You can choose to prune by the following pattern, which uses the by-metric to choose a node to prune back to a leaf at each iteration until the per-leaf change in the until-metric is operator value times the per-leaf change in the until-metric of replacing the full tree with a single leaf:

PRUNE by-metric / until-metric operator value;

For example, the following statement prunes by average square error until the number of leaves falls below (or is equal to) 3:

PRUNE ASE / N <= 3;

The inequality is necessary because PROC HPSPLIT prunes by removing entire nodes and replacing them with leaves.

The by-metric is used to choose the node to prune back to a leaf. The smallest global increase (or largest decrease) in the specified metric is the criterion used to choose the node to prune.
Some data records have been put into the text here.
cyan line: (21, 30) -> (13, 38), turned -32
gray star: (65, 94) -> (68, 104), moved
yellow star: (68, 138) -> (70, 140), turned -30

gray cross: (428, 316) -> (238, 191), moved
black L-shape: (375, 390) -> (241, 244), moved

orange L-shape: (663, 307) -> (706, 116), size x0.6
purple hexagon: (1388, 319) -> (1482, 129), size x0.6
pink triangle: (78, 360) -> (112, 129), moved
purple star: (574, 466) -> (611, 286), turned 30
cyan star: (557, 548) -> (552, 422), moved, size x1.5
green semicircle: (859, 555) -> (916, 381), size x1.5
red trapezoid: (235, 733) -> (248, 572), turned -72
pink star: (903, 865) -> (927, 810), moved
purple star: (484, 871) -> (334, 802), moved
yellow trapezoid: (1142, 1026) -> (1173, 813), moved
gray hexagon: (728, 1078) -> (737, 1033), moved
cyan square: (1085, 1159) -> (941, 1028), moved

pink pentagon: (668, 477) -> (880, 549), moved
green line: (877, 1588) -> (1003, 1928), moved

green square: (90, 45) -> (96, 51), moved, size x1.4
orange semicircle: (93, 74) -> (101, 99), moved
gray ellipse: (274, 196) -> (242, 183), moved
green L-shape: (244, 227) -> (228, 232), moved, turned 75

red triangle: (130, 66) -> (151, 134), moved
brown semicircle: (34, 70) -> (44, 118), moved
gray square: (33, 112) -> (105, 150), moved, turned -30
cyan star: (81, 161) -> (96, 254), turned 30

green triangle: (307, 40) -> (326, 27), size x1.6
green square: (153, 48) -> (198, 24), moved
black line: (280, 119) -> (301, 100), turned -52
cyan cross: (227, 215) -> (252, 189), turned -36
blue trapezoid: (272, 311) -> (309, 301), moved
After the pruner chooses the leaf, it uses the until-metric to determine whether to terminate pruning.

For example, consider the following statement.

PRUNE GINI / ENTROPY >= 1.0;

This statement chooses the node with the lowest global change (smallest increase or largest decrease) in the Gini statistic when the node is made into a leaf, and it terminates when removing the node causes a change in global entropy per leaf that is greater than or equal to the per-leaf change in entropy that is caused by replacing the original tree by a single leaf.

To be more precise, if the original tree had an entropy $E_0$ and $N_0$ leaves and trimming away the whole tree to a stump had an entropy of $E_ s$ (and, because it is a stump, just one leaf), the per-leaf change in entropy is

\begin{equation*}  \left. \frac{\Delta E}{\Delta N} \right|_0 = \frac{E_0 - E_ s}{N_0 - 1} \end{equation*}

If the node, n, that is chosen by the pruner has an entropy $E_ n$ and $N_ n$ leaves and has an entropy of $E_\lambda $ if it were replaced by leaf, then

\begin{equation*}  \left. \frac{\Delta E}{\Delta N} \right|_ n = \frac{E_ n - E_\lambda }{N_ n - 1} \end{equation*}

The preceding statement would cause the pruner to terminate when

\begin{equation*}  \frac{\left. \frac{\Delta E}{\Delta N} \right|_ n}{\left. \frac{\Delta E}{\Delta N} \right|_0} \ge 1 \end{equation*}

For all until-metrics except N, the default operator is >= and the default value is 1.0. For the N until-metric, the default operator is <= and the default value is 5.